Chesnais fait quelques concessions verbales à la terminologie classique du marxisme, par exemple quand il rappelle que « les banques n’ont jamais été de simples intermédiaires. Depuis leur transformation en groupes financiers diversifiés, elles le sont moins que jamais. Les profits bancaires proviennent de leurs opérations de création de crédit. Leur source se trouve dans le flux de richesse (valeur et plus-value) venant des activités de production ».[6], mais que si « on continue souvent de réduire la crise économique mondiale à son aspect financier, (...) en arrière-plan il y a eu une suraccumulation de moyens de production et une surproduction de biens ».[8], comme c’est arrivé aux pays sous-développés, dont la dette a été restructurée seulement après qu’ils ont été pressés comme des citrons. « En tant que mot d’ordre de mobilisation politique de masse, celui de l’annulation ou de la dénonciation des dettes a plus de chances d’être compris que celui de restructuration ».[10] En résumé : on est au beau milieu de la plus grande crise capitaliste depuis un siècle ; la solution ? Construire des « comités » ! Misère profonde des réformateurs sociaux…
La Grèce et l’Argentine
En réalité, la faillite, c’est-à-dire l’insolubilité, ne constitue pas en soi une rupture avec le capitalisme. Sont alors en faillite les familles, les entreprises, les collectivités locales et même les Etats. Le point-clé ne relève pas de la technique économique, mais des rapports politiques.
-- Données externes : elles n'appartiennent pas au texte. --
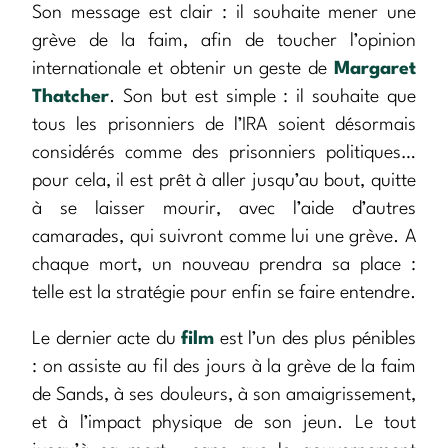
Son message est clair : il souhaite mener une
grève de la faim, afin de toucher l’opinion
internationale et obtenir un geste de
Margaret
Thatcher
. Son but est simple : il souhaite que
tous les prisonniers de l’IRA soient désormais
considérés comme des prisonniers politiques…
pour cela, il est prêt à aller jusqu’au bout, quitte
à se laisser mourir, avec l’aide d’autres
camarades, qui suivront comme lui une grève. A
chaque mort, un nouveau prendra sa place :
telle est la stratégie pour enfin se faire entendre.
Le dernier acte du
film
est l’un des plus pénibles
: on assiste au fil des jours à la grève de la faim
de Sands, à ses douleurs, à son amaigrissement,
et à l’impact physique de son jeun. Le tout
Récemment (fin février 2012) a été signé le énième plan « d’aide » à la Grèce, c’est-à-dire aux banques créditrices, pour 130 milliards d’euros. En échange d’un nouveau plan d’austérité draconien, les créditeurs privés ont accepté une réduction de la valeur nominale de leurs propres crédits de 53,5 %, pendant que la part restante était convertie en nouveaux titres pour trente ans à un taux moyen de 3,65 %. Les banques centrales d’Europe et la BCE renoncent aux profits sur les prêts accordés jusqu’ici. L’objectif déclaré est de réduire le rapport dette/PIB à 120 % d’ici 2020, contre 160 % aujourd’hui. Qu’est-ce donc, sinon une insolubilité partielle et concordée ? La dette insolvable est mise sous tutelle ; on exige des modifications législatives et constitutionnelles qui imposent comme priorité le remboursement des intérêts, la surveillance permanente de la « troïka » (BCE, Union Européenne, FMI) et la possibilité pour les créditeurs de prendre possession de biens nationaux.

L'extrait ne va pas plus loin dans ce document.